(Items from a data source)
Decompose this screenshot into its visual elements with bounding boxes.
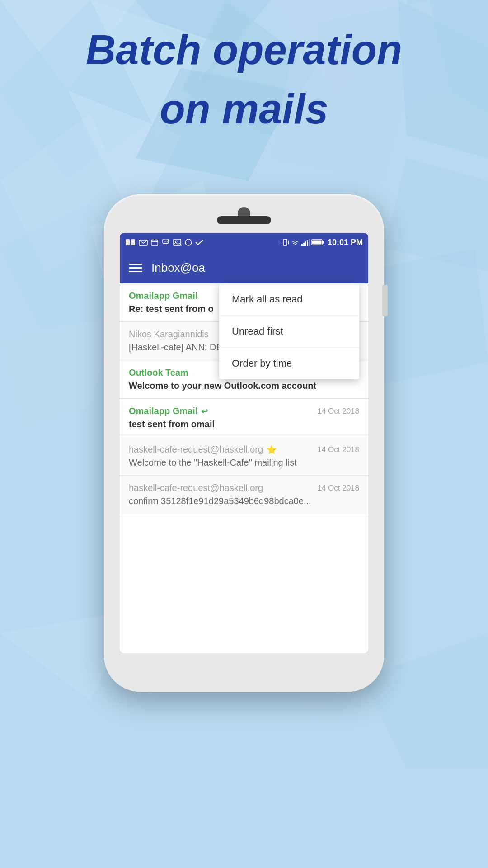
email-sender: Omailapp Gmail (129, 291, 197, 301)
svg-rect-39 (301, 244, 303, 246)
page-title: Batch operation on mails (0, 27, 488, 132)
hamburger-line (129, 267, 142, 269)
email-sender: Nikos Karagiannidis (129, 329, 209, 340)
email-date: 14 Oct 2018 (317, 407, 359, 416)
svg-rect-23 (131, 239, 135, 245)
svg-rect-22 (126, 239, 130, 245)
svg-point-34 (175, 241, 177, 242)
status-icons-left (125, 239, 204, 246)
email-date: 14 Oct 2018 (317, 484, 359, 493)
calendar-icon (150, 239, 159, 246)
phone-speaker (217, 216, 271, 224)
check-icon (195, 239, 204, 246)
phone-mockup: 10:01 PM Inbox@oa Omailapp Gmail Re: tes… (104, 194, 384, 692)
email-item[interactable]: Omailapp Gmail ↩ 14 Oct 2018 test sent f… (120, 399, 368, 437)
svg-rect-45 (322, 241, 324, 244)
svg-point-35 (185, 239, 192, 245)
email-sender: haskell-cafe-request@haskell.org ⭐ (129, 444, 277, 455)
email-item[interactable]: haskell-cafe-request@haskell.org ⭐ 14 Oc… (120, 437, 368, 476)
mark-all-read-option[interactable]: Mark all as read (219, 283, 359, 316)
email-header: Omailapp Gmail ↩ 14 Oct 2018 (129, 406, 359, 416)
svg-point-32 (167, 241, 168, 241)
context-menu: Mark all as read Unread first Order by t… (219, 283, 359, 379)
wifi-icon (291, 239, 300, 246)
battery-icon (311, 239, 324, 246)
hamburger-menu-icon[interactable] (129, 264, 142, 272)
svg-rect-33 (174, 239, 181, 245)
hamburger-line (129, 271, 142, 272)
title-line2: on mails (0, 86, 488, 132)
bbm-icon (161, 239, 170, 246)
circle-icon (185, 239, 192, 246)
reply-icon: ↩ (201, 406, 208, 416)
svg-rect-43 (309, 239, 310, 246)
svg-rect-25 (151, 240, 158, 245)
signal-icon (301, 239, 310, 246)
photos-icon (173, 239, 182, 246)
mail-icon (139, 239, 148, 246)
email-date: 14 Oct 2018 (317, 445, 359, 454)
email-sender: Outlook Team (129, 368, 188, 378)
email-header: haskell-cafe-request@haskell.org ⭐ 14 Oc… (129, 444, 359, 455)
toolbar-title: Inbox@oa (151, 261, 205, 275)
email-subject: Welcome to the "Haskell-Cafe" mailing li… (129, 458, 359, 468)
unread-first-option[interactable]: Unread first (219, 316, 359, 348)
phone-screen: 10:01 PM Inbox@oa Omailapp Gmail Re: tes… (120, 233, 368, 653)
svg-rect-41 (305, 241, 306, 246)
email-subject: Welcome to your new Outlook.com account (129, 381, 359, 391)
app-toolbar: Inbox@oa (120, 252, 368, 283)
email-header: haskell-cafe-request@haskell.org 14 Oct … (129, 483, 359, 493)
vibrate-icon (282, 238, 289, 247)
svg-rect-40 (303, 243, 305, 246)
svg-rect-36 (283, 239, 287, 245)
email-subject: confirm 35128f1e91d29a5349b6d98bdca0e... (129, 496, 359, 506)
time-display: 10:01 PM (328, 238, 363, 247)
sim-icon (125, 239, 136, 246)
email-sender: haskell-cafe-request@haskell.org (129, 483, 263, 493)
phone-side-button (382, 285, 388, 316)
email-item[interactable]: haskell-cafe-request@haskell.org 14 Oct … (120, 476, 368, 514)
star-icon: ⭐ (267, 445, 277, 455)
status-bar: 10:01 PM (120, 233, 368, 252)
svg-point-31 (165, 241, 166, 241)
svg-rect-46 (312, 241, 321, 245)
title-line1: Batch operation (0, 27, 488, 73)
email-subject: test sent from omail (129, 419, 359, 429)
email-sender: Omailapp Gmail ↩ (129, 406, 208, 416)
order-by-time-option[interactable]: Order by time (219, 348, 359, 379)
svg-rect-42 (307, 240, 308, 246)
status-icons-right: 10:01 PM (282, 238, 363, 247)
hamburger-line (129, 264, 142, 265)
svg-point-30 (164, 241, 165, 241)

#### [WHAT THE TASK REQUIRES]
Pull every line that holds the string "time" out of the records.

#### [ANSWER SPACE]
time-display: 10:01 PM (328, 238, 363, 247)
order-by-time-option[interactable]: Order by time (219, 348, 359, 379)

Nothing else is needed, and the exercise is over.